Back to racing news now. I ran the Oxford Town and Gown 10k race last Sunday, and don’t believe I’ve even reported back on the 5k I ran back in April. Shameful.
Okay - the 5k, my first ever, was a great event. I caught an early Saturday train to Basingstoke, which didn’t quite seem like your dream start. However, Basingstoke is where the nearest Park Run event is held every Saturday. Basically you just turn up in the Park for 9am, and run round the park three times with about 100 others, for free! Your time is recorded, and there’s a trip to the coffee shop afterwards if you’ve time to chat. It’s such a fantastic idea, and everyone is a volunteer. The race itself was strange for me - so much shorter than anything I’ve done before, but nice and low-profile, so no pressure. There are a lot of people there who’ve really just started running, so it’s not an ultra competitive environment. Having said that, the record time is 16 minutes, which is quite bl**dy fast enough. I was confident of a sub 19 minute time, based on last year’s racing, but it had been a long while since my last competitive race (October’s Snowdon marathon really). Still, I managed 18:51, which seems a good starting point. I met up with a few people I’d met or heard of through Fetch, the running web site, and the whole occasion was really welcoming for newcomers. Highly recommended.
Last Sunday I ran in the Oxford 10k in a mixture of absolutely stonking rain and windy sunshine (not sure if sunshine can be windy . . . that’s a physics problem). I was hoping to crack last year’s PB (personal best) time of 39:18 (chip time, 39:36 gun time) and 104th position. This equates to about 6:21 per mile, or 3:56 per km, and I’d had a couple of training runs up to 4 miles at this pace or below which felt hard but tolerable.
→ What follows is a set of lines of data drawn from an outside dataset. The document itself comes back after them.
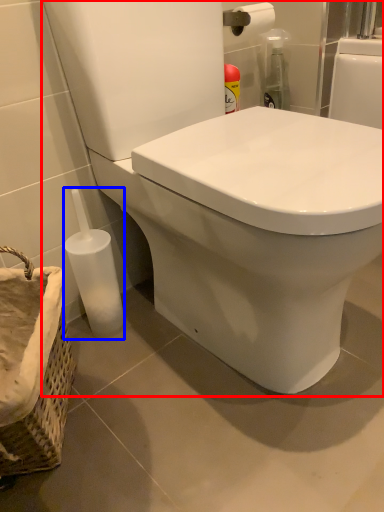 Question: Which object appears closest to the camera in this image, toilet (highlighted by a red box) or bottle (highlighted by a blue box)?

Choices:
 (A) toilet
 (B) bottle

Answer: (A) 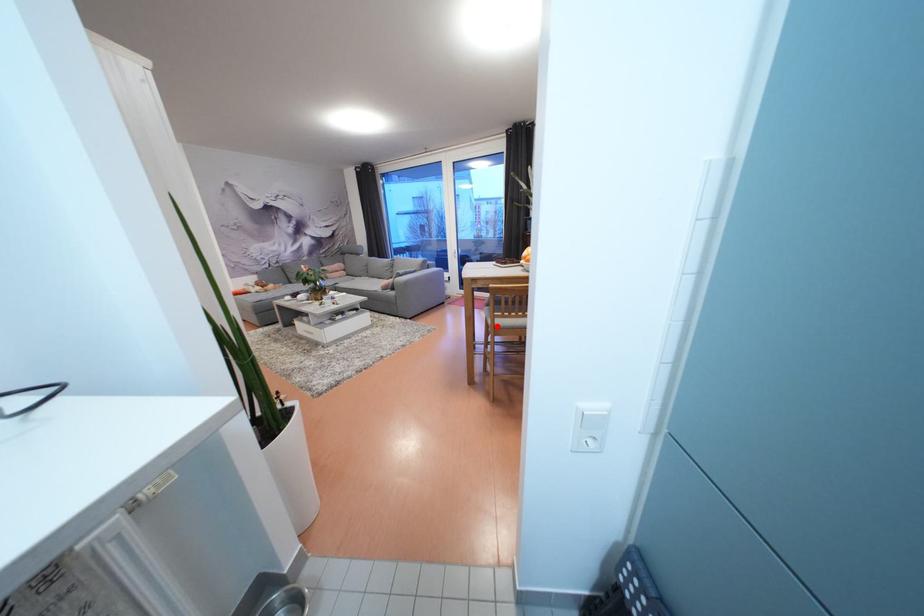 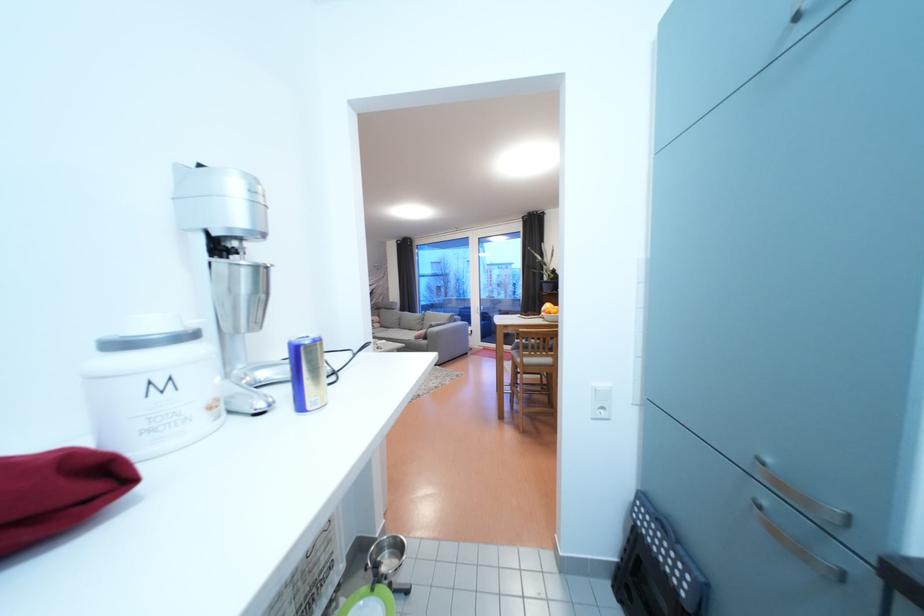 In the second image, find the point that corresponds to the highlighted location in the first image.

(526, 365)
The result: 39:16 (gun time) or 39:08 (chip time) and 70th position. Chip time is more accurately measured from the starting line to the finish, as it can take some seconds to cross the start line after the gun goes. However, I’m recording the gun time because I’m being mean to myself! In a big, congested race, unless you’re elite and start at the front, you’d always record your chip time. There are some photos of the day, which at least show how wet it was on the Oxford Mail web site.
So - onwards and upwards. As humanity pointlessly drives onward and upward, so do I. The new plan for 2009, which will disappoint fans of ultra long distance, or marathoners, is to concentrate on the 10k. My 24 week plan targets the November Brighton 10k for a record performance, somewhere in the region of 38 minutes, hopefully 37 minutes something. The longer term plan is to take that new speed into marathon training for 2010 and get that sub 3 hour time that we all, quite obviously, dreamt about as small children (except for Haile Gebre Selassie who dreamt about sub 2 hours).